楔子\

股权转让书上陌生的名字

妻子将公司50%股权转给男秘书那天,我正在实验室调试新算法。电话里她语气平淡:「今晚中秋,妈让你回来团圆。」我盯着屏幕上的股权变更通知,想起三个月前她深夜给秘书发的那条「别让任何人知道」。我轻声回应:「不回了,我手里的技术股,明天就捐给国家实验室。与其便宜外人,不如让它们发挥真正的价值。」

实验室的灯管又开始忽明忽暗地闪,像垂死者的心电图。陈默摘下护目镜,揉了揉干涩发酸的眼睛,屏幕上那封来自律师事务所的股权变更通知函还亮着,五十个百分点,一个冰冷又精准的数字,后面跟着一个陌生又刺眼的名字——周启航。

他的秘书。

或者说,曾经是他的秘书。三个月前,周启航就被林薇调去了总部,升任总裁特别助理,那时候公司里就有些风言风语,陈默没放在心上。他向来对这些不上心,他的世界是代码、算法、精密的仪器和一次次失败的实验数据。外面的风,吹不到这间被数据线淹没的地下室。
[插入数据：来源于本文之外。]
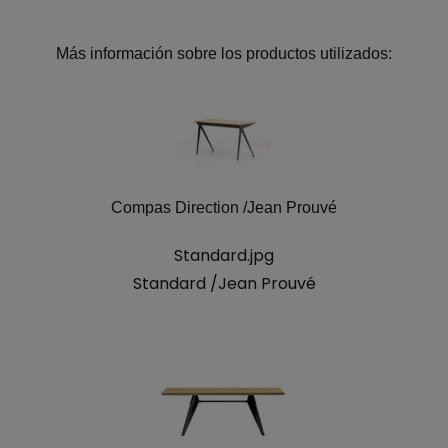
Más información sobre los productos utilizados:
Compas Direction /Jean Prouvé
Standard.jpg
Standard /Jean Prouvé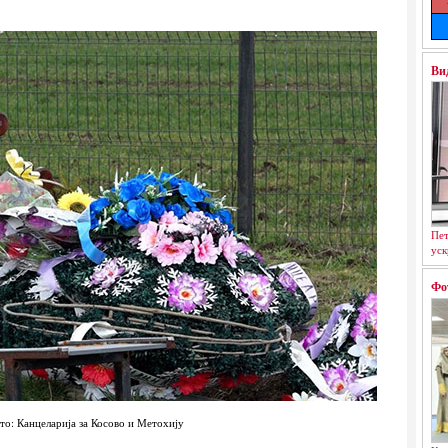
Ви
Пет
уск
Фо
то: Канцеларија за Косово и Метохију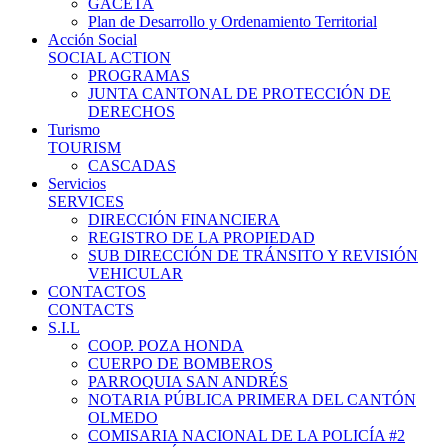
GACETA
Plan de Desarrollo y Ordenamiento Territorial
Acción Social
SOCIAL ACTION
PROGRAMAS
JUNTA CANTONAL DE PROTECCIÓN DE
DERECHOS
Turismo
TOURISM
CASCADAS
Servicios
SERVICES
DIRECCIÓN FINANCIERA
REGISTRO DE LA PROPIEDAD
SUB DIRECCIÓN DE TRÁNSITO Y REVISIÓN
VEHICULAR
CONTACTOS
CONTACTS
S.I.L
COOP. POZA HONDA
CUERPO DE BOMBEROS
PARROQUIA SAN ANDRÉS
NOTARIA PÚBLICA PRIMERA DEL CANTÓN
OLMEDO
COMISARIA NACIONAL DE LA POLICÍA #2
手机突兀地震动起来,屏幕上跳动着“林薇”两个字。陈默看着那个名字,指腹在接听键上悬停了两秒,才划开。

“喂。”

“陈默。”妻子的声音一如既往的干练、平稳,带着一丝不易察觉的疏离,“妈问你是不是回来过中秋,晚上七点,老宅。”

陈默没说话,喉咙里像堵了一团吸饱了水的棉花。他听到电话那头有文件翻动的窸窣声,还有压低了声音的交谈,模糊地,他辨认出那是周启航的嗓音,温润清朗,汇报着某个项目的进展。

“听到了吗?”林薇似乎有些不耐,语气微微加重,“妈年纪大了,总念叨。你那边要是没什么要紧事……”

“不回了。”

陈默听到自己的声音,平静得不可思议。他感到一种奇异的抽离,好像灵魂飘到了半空,俯视着这个面色苍白的男人坐在乱七八糟的实验台前,用一种近乎冷漠的语气,打断了他妻子的话。

电话那头明显顿了一下。

“你说什么?”

“我说,不回了。”陈默的目光重新落回屏幕上那封邮件,手指无意识地摩挲着实验台上一个冰冷的金属零件,“我这边有事。而且……”

他顿了顿,胸口某个地方传来钝钝的痛感,像是被什么东西缓慢地、执拗地凿开。

“而且,我手头的技术股,明天我会联系国家超算实验室,全部捐出去。”

“技术股?”林薇的声音终于有了一丝波动,不再是那种公式化的平稳,带着明显的错愕和一丝难以掩饰的尖锐,“陈默,你在胡说什么?那是婚前财产协议里明确划给你的,占比……”

“百分之九点七。”陈默替她说完了,“对,是不少。但我留着也没什么用,不是吗?与其……与其放在那里,最后不知道落在谁手里,不如让它们发挥真正的价值。许教授那边正好在攻关新一代量子计算架构,缺资金。”

他说得很慢,每个字都像从胸腔里硬挤出来的。实验室里安静极了,只有服务器风扇嗡嗡的转动声,像是一群沉默的见证者。

林薇沉默了几秒。那几秒钟长得像一个世纪。陈默几乎能想象到她此刻的表情,眉心微蹙,眼神锐利而冷静,正在快速评估他这番话的真实性和背后的意图。她总是这样,哪怕是最亲密的时刻,眼底也带着一层审慎的光。

“你知道了?”她问,语气恢复了平静,甚至带着点居高临下的了然。

“知道什么?知道你把一半的股份转给了周启航?”陈默笑了一下,喉咙里发出嗬嗬的声响,没什么笑意,“林薇,我们结婚六年,你做什么事,什么时候瞒得过我?只是我以前觉得……没必要。”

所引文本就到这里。